* What is expected
Repeat, word for word, each of the records shown below, without their pictures.

***** Given data

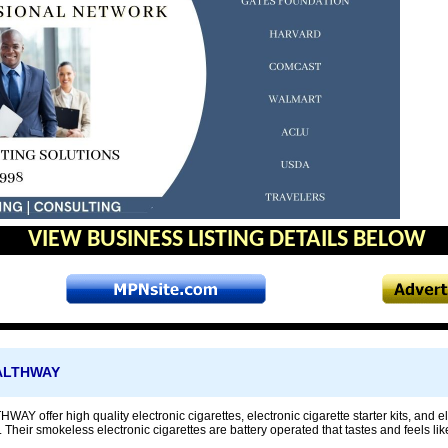
VIEW BUSINESS LISTING DETAILS BELOW
ALTHWAY
offer high quality electronic cigarettes, electronic cigarette starter kits, and elec
. Their smokeless electronic cigarettes are battery operated that tastes and feels like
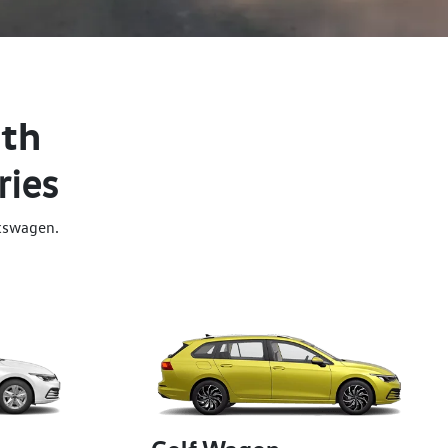
ith
ries
kswagen.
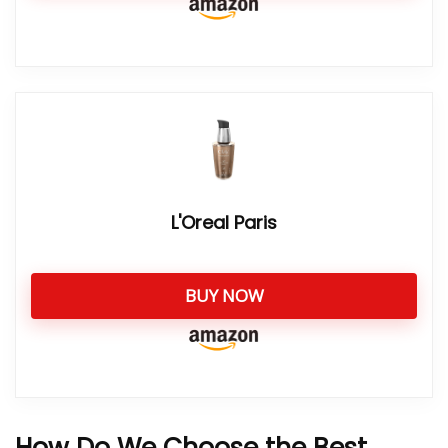
L'Oreal Paris
BUY NOW
How Do We Choose the Best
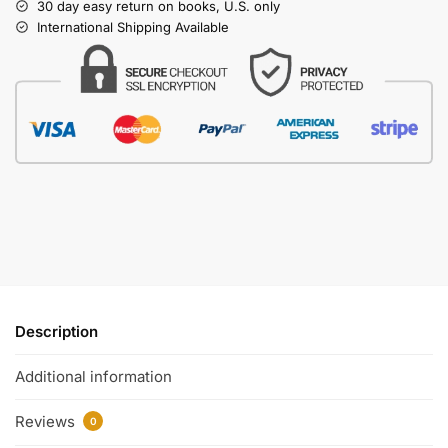
30 day easy return on books, U.S. only
International Shipping Available
Description
Additional information
Reviews
0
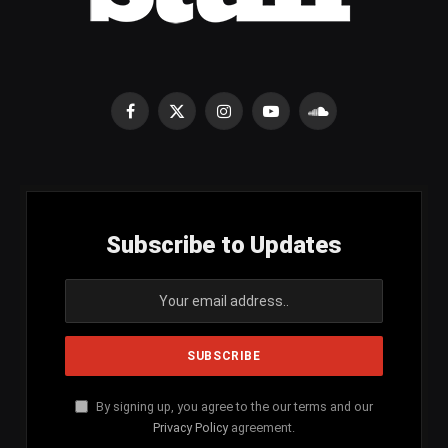
Facebook
X
Instagram
YouTube
SoundCloud
(Twitter)
Subscribe to Updates
By signing up, you agree to the our terms and our
Privacy Policy
agreement.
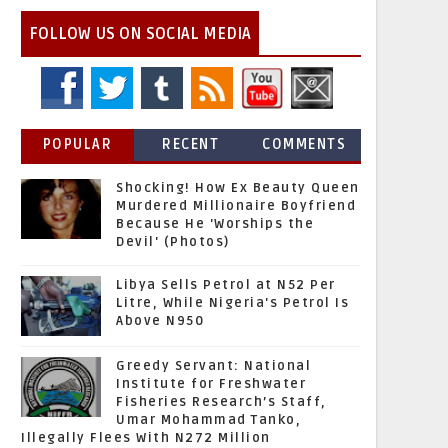
FOLLOW US ON SOCIAL MEDIA
POPULAR
RECENT
COMMENTS
Shocking! How Ex Beauty Queen
Murdered Millionaire Boyfriend
Because He 'Worships the
Devil' (Photos)
Libya Sells Petrol at N52 Per
Litre, While Nigeria's Petrol Is
Above N950
Greedy Servant: National
Institute for Freshwater
Fisheries Research’s Staff,
Umar Mohammad Tanko,
Illegally Flees With N272 Million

**********

* Your solution
VIEW BUSINESS LISTING DETAILS BELOW
ALTHWAY
offer high quality electronic cigarettes, electronic cigarette starter kits, and elec
. Their smokeless electronic cigarettes are battery operated that tastes and feels like
ith
ries
kswagen.
L'Oreal Paris
BUY NOW
How Do We Choose the Best
30 day easy return on books, U.S. only
International Shipping Available
Description
Additional information
Reviews
0
Facebook
X
Instagram
YouTube
SoundCloud
(Twitter)
Subscribe to Updates
By signing up, you agree to the our terms and our
Privacy Policy
agreement.
FOLLOW US ON SOCIAL MEDIA
POPULAR
RECENT
COMMENTS
Shocking! How Ex Beauty Queen
Murdered Millionaire Boyfriend
Because He 'Worships the
Devil' (Photos)
Libya Sells Petrol at N52 Per
Litre, While Nigeria's Petrol Is
Above N950
Greedy Servant: National
Institute for Freshwater
Fisheries Research’s Staff,
Umar Mohammad Tanko,
Illegally Flees With N272 Million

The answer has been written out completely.